After blogging about the incident and inviting the archbishop to retract, John Smeaton, the director of the UK’s Society for the Protection of Unborn Children, said in an interview that such comments have a far-ranging effect in politics. Smeaton told Michael Voris of Church Militant TV that although the pro-life movement around the world is not going to be deterred by the comments of “ill-informed clerics,” there is a real concern because “when these sorts of statements are made, there’s a change in the moral landscape worldwide.”

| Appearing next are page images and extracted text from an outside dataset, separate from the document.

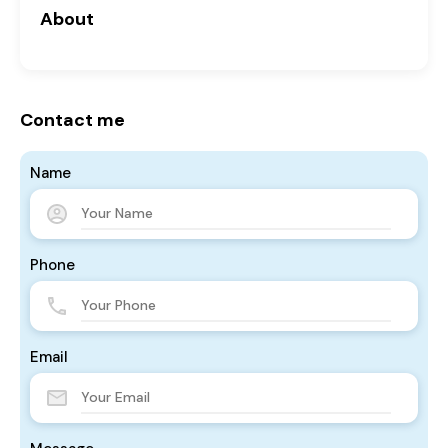
About
Contact me
Name
Phone
Email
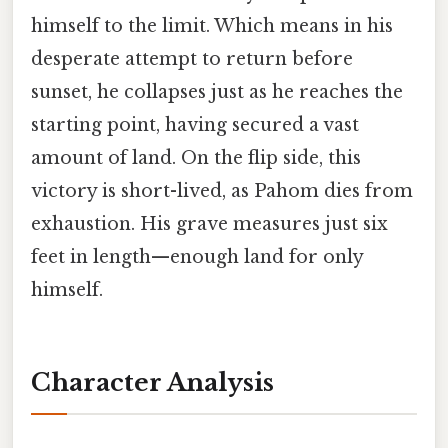
himself to the limit. Which means in his
desperate attempt to return before
sunset, he collapses just as he reaches the
starting point, having secured a vast
amount of land. On the flip side, this
victory is short-lived, as Pahom dies from
exhaustion. His grave measures just six
feet in length—enough land for only
himself.
Character Analysis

Other prominent Catholics remarking on Bishop Galantino’s “gratuitous remark” include prominent US canon lawyer Ed Peters. “I worry when ranking prelates disparage the simple and prayerful piety that some lay faithful show even before the Gates of Death,” said Peters on his famous blog.
Recalling that he prayed his “first rosary outside an abortuary in 1978,” Peters notes that he has “been screamed at by clinic personnel, cursed at by passers-by, drenched in the rain, had a brick tossed over a wall at me, and once watched a driver gesture the ‘trigger finger’ at me.” Peters apologized if his “expressionless demeanor at prayer outside an abortuary has ever embarrassed anyone.”
He concluded, “It’s just that I am still fazed at the very thought that, hardly 20 paces from where I stand, a baby is being sliced to ribbons.”